Il se trouve en effet qu’on fera bref à Ménilmontant* ces 22, 23 et 24 mars grâce à Claire Cecchini de la librairie L’Officine qui accueille un “Week-end cosmopolite de l’Aphorisme et des formes brèves” afin de mettre à l’honneur un genre peu fortuné (et qui n’enrichit certes pas ses illustrateurs). L’initiateur et maître d’œuvre de cet événement est Paul De Laboulaye (dont le nom de plume est Paul Lambda) qui cultive depuis longtemps cet amour du bref (il “écrit des miettes et, les jours heureux, des confettis”) avec des auteurs comme Georges Kolebka ou Eric Chevillard et bien d’autres dont la liste est ci-dessous** (de nombreux éditeurs dédiés à ce genre seront aussi présents).

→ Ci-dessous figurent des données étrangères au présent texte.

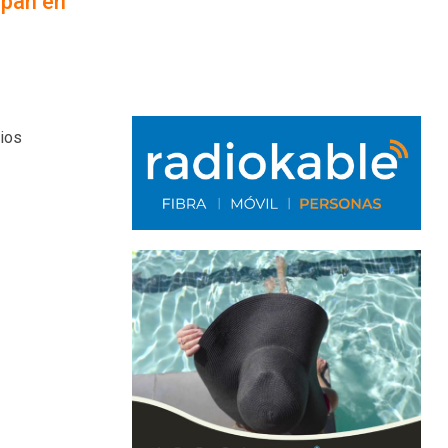
ipan en
dios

J’ai l’honneur d’avoir été convié à ce marathon pour lire un choix d’aphorismes ou plutôt de notes de Jacques Drillon extrait de ses Papiers découpés. Un ensemble considérable de notes comprenant : Les fausses dents de Berlusconi (Grasset, 2014), et les Papiers recollés (initialement parus sur le site de Pierre Assouline La République des livres), tous publiés par les éditions Du Lérot soit :
– Le cul rose d’Awa en 2020,
– Le cure-dent d’Alfred Jarry en 2022,
– Les pinces à linge de Céline en 2023,
– Les asperges de Marcel Proust en 2024.
Si vous ne pouvez rallier les lieux de ce week-end inoubliable, voici le florilège drillonien que je présenterai qui sera suivi d’une sélection des “notes, notules et notulettes” éparses dans les deux volumes de spicilèges que j’ai publiés (Une mémoire qui désire, L’Escampette, 2018 – Un souvenir qui s’ignore, Conférence, 2020).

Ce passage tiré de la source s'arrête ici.